そういえばこの男は、現代人とは思えないことばかり聞いてくる上に、
変な古めかしい日本語を使っている。しかも、この格好。
もしかして本当に時空を超えて令和のこの時代に来たのではないかと。
そこで高井は少し冷静になり、この男が本当に信長本人なのかを
確かめるためにいろいろ質問してみた。
「本当のお名前は、織田なんとかの介信長ですよね」
「そう、織田上総介 信長じゃ。本能寺が焼かれ、寺が崩れた時に
気を失ったのじゃ。次に目を覚ましたら、この令和の世に来ていたと
いうわけじゃ」
「あの有名な本能寺の変ですね!」
「そう呼んでおるのか、この世では」
「はい。そういえば金ヶ崎の戦で、長政の裏切りを伝えるために
お市さまから送られた小豆の巾着袋は、どんな状態でしたっけ」
「上下二箇所が結ばれておった。あの時わしはそれを見て、とっさに浅井と
朝倉がわしを挟み撃ちにすることを察し、事なきを得たのじゃ。
あれは、今考えても、一番の窮地じゃったのう」
これは本物かもしれない、高井はそう思った
日本の歴史上、最大のクーデータと言われている本能寺の変。最後まで信長の
遺体は見つからなかったと言われているが、もし、ここに信長がタイムリープ
していたら見つかるはずもない。
そして信長は、小太刀を取り出し高井に見せる。
「高井殿。これをご覧あれ。
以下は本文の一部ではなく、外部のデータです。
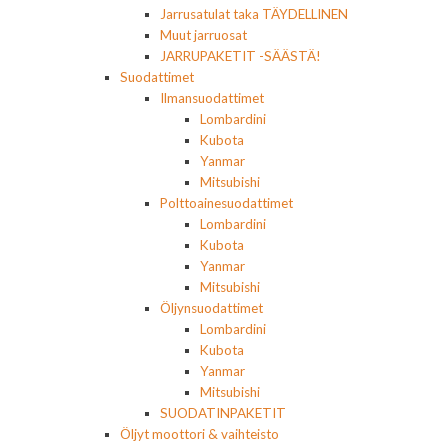
Jarrusatulat taka TÄYDELLINEN
Muut jarruosat
JARRUPAKETIT -SÄÄSTÄ!
Suodattimet
Ilmansuodattimet
Lombardini
Kubota
Yanmar
Mitsubishi
Polttoainesuodattimet
Lombardini
Kubota
Yanmar
Mitsubishi
Öljynsuodattimet
Lombardini
Kubota
Yanmar
Mitsubishi
SUODATINPAKETIT
Öljyt moottori & vaihteisto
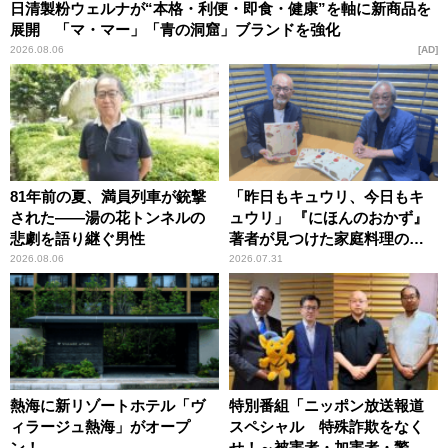
日清製粉ウェルナが“本格・利便・即食・健康”を軸に新商品を
展開 「マ・マー」「青の洞窟」ブランドを強化
2026.08.06
AD
81年前の夏、満員列車が銃撃
「昨日もキュウリ、今日もキ
された――湯の花トンネルの
ュウリ」 『にほんのおかず』
悲劇を語り継ぐ男性
著者が見つけた家庭料理の知
恵
2026.08.06
2026.07.31
熱海に新リゾートホテル「ヴ
特別番組「ニッポン放送報道
ィラージュ熱海」がオープ
スペシャル 特殊詐欺をなく
ン！
せ！～被害者・加害者・警視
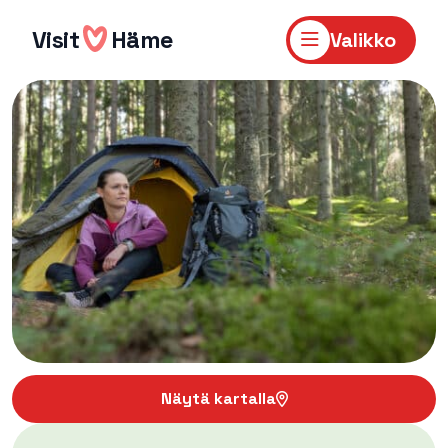
Hyppää
sisältöön
Visit
Häme
Valikko
Näytä kartalla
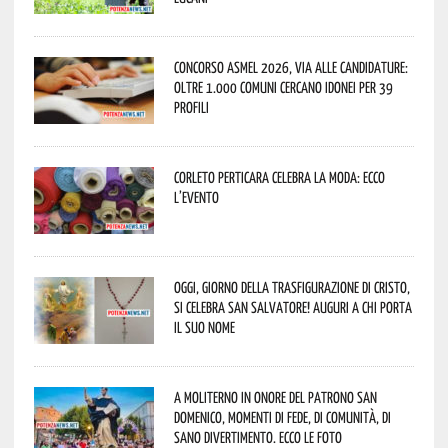
Concorso Asmel 2026, via alle candidature:
oltre 1.000 Comuni cercano idonei per 39
profili
Corleto Perticara celebra la moda: ecco
l’evento
Oggi, giorno della Trasfigurazione di Cristo,
si celebra San Salvatore! Auguri a chi porta
il suo nome
A Moliterno in onore del Patrono San
Domenico, momenti di fede, di comunità, di
sano divertimento. Ecco le foto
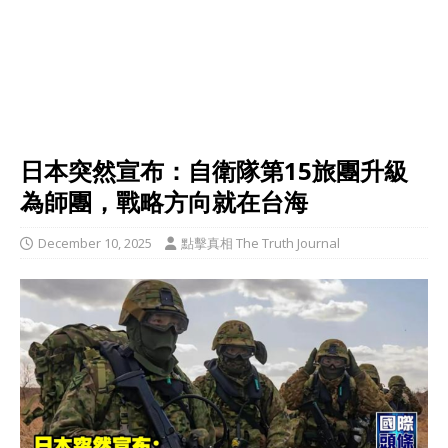
日本突然宣布：自衛隊第15旅團升級
為師團，戰略方向就在台海
December 10, 2025
點擊真相 The Truth Journal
この鞘の家紋こそ、織田家の証じゃ」
小太刀の鞘に描かれている、織田木瓜の家紋。
その家紋を見て、急に頭を深く下げる高井。
「申し訳ございません、信長さま。これまでのご無礼、お許しくださいませ。
こんな助手席にお乗せして、申し訳ございません。どうか、後部座席で
ゆっくりおくつろぎください」
急いで車から降り、助手席のドアをあけ、信長を後ろの座席へ誘う高井。
その申し出を拒否する信長。
「わしは、この席でいいのじゃ。わしが、ここに座ると言うたのじゃから。
ここの方が、前の景色がよく見えるからのう。
余計なことはせんでいい。それにその堅苦しい振る舞いはやめよ。
今は、お主の方が上なのじゃから」
「そんな滅相もない」
ある大きなタワーマンションの前の道路を走ってくる白いBMW。
運転しながら高井は、そのタワーマンションを指さす。
「あの目の前に見えるマンションが我が家です」
「おお!わしの安土城より、はるかに高いではないか。高井殿だけにな」
「しゃれですか?(笑)」
「つまりこの世では高井殿が天下人なのか?」
「とんでもございません。あのマンションの10階の一部屋が我が家です。
私はしがない経営者の端くれですよ。殿、一つお願いがあるのですが
いいですか」
「なんなりと申せ」
「その格好では、マンションの他の住人に怪しまれます。マンションに
着きましたら、この車の後ろの座席にある私の帽子とコートを着てもらえますか」
「承知した」
マンションの駐車場に停まる白いBMW。車から降りてくる高井。高井が助手席の
ドアを開けると、高井のキャップと春物のコートを身につけた信長が降りてくる。
マンションを見上げ足を止める信長。
「わしは、これからどうなるのか…」
「私に考えがあります。今私は、信長さまと一緒にいることが限りなく幸せ
なのです。これは天が私に与えてくれた奇跡です。ですから私が殿をお守りすることを
天命と心得、励みますのでご安心ください。
ただし、これからひとつだけ守っていただきたいことがあります」
「なんじゃ」
「私以外に、絶対、自分が信長であると名乗ってはいけません」
「なぜじゃ」
「詳しいことは、私の部屋でお話しします。ではこちらへ」
高井はそう言って、信長をマンションのエントランスへ誘う。